- _LISTED RECORDS_
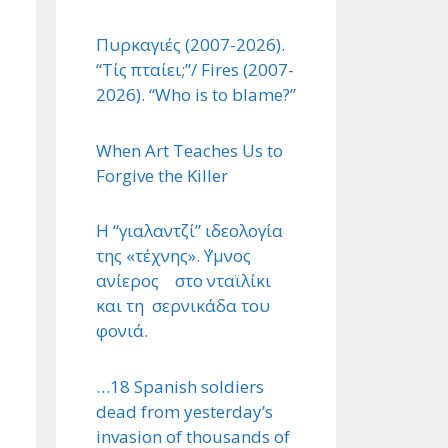
Πυρκαγιές (2007-2026).
“Τίς πταίει;”/ Fires (2007-
2026). “Who is to blame?”
When Art Teaches Us to
Forgive the Killer
Η “γιαλαντζί” ιδεολογία
της «τέχνης». ΄Υμνος
ανίερος στο νταϊλίκι
και τη σερνικάδα του
φονιά.
…18 Spanish soldiers
dead from yesterday’s
invasion of thousands of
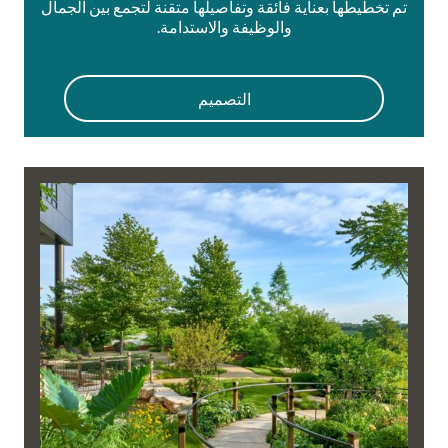
تم تخطيطها بعناية فائقة وتفاصيلها متقنة لتجمع بين الجمال
والوظيفة والاستدامة.
التصميم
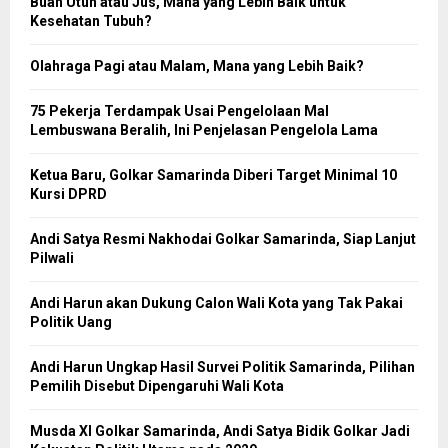
Buah Utuh atau Jus, Mana yang Lebih Baik untuk
Kesehatan Tubuh?
Olahraga Pagi atau Malam, Mana yang Lebih Baik?
75 Pekerja Terdampak Usai Pengelolaan Mal
Lembuswana Beralih, Ini Penjelasan Pengelola Lama
Ketua Baru, Golkar Samarinda Diberi Target Minimal 10
Kursi DPRD
Andi Satya Resmi Nakhodai Golkar Samarinda, Siap Lanjut
Pilwali
Andi Harun akan Dukung Calon Wali Kota yang Tak Pakai
Politik Uang
Andi Harun Ungkap Hasil Survei Politik Samarinda, Pilihan
Pemilih Disebut Dipengaruhi Wali Kota
Musda XI Golkar Samarinda, Andi Satya Bidik Golkar Jadi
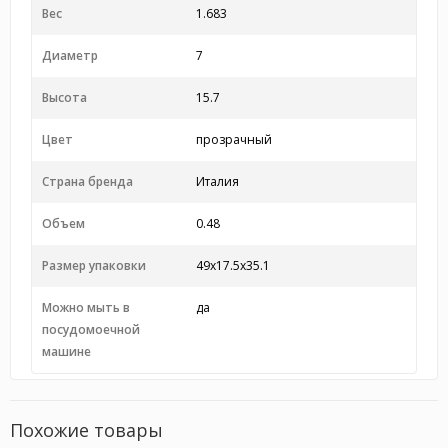
Вес
1.683
Диаметр
7
Высота
15.7
Цвет
прозрачный
Страна бренда
Италия
Объем
0.48
Размер упаковки
49x17.5x35.1
Можно мыть в
да
посудомоечной
машине
Похожие товары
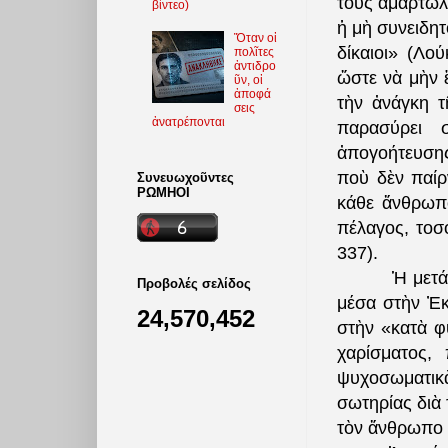
τοὺς ἁμαρτωλο
βίντεο)
ἡ μὴ συνειδητ
Ὅταν οἱ
δίκαιοι» (Λού
πολῖτες
ἀντιδρο
ὥστε νὰ μὴν ἔ
ῦν, οἱ
ἀποφά
τὴν ἀνάγκη τ
σεις
ἀνατρέπονται
παρασύρει σ
ἀπογοήτευσης
ποὺ δὲν παίρ
Συνευωχοῦντες
ΡΩΜΗΟΙ
κάθε ἄνθρωπ
πέλαγος, τοσ
337).
Ἡ μετά
Προβολές σελίδος
μέσα στὴν Ἐκ
24,570,452
στὴν «κατὰ φ
χαρίσματος,
ψυχοσωματικ
σωτηρίας διὰ 
τὸν ἄνθρωπο 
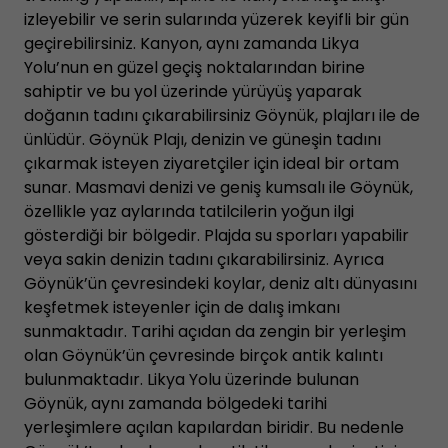
izleyebilir ve serin sularında yüzerek keyifli bir gün
geçirebilirsiniz. Kanyon, aynı zamanda Likya
Yolu’nun en güzel geçiş noktalarından birine
sahiptir ve bu yol üzerinde yürüyüş yaparak
doğanın tadını çıkarabilirsiniz Göynük, plajları ile de
ünlüdür. Göynük Plajı, denizin ve güneşin tadını
çıkarmak isteyen ziyaretçiler için ideal bir ortam
sunar. Masmavi denizi ve geniş kumsalı ile Göynük,
özellikle yaz aylarında tatilcilerin yoğun ilgi
gösterdiği bir bölgedir. Plajda su sporları yapabilir
veya sakin denizin tadını çıkarabilirsiniz. Ayrıca
Göynük’ün çevresindeki koylar, deniz altı dünyasını
keşfetmek isteyenler için de dalış imkanı
sunmaktadır. Tarihi açıdan da zengin bir yerleşim
olan Göynük’ün çevresinde birçok antik kalıntı
bulunmaktadır. Likya Yolu üzerinde bulunan
Göynük, aynı zamanda bölgedeki tarihi
yerleşimlere açılan kapılardan biridir. Bu nedenle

- _THE PROBLEM_
Find every line in the records that has the word "Yolu". Copy those lines.

- _TASK ANSWER_
Yolu’nun en güzel geçiş noktalarından birine
bulunmaktadır. Likya Yolu üzerinde bulunan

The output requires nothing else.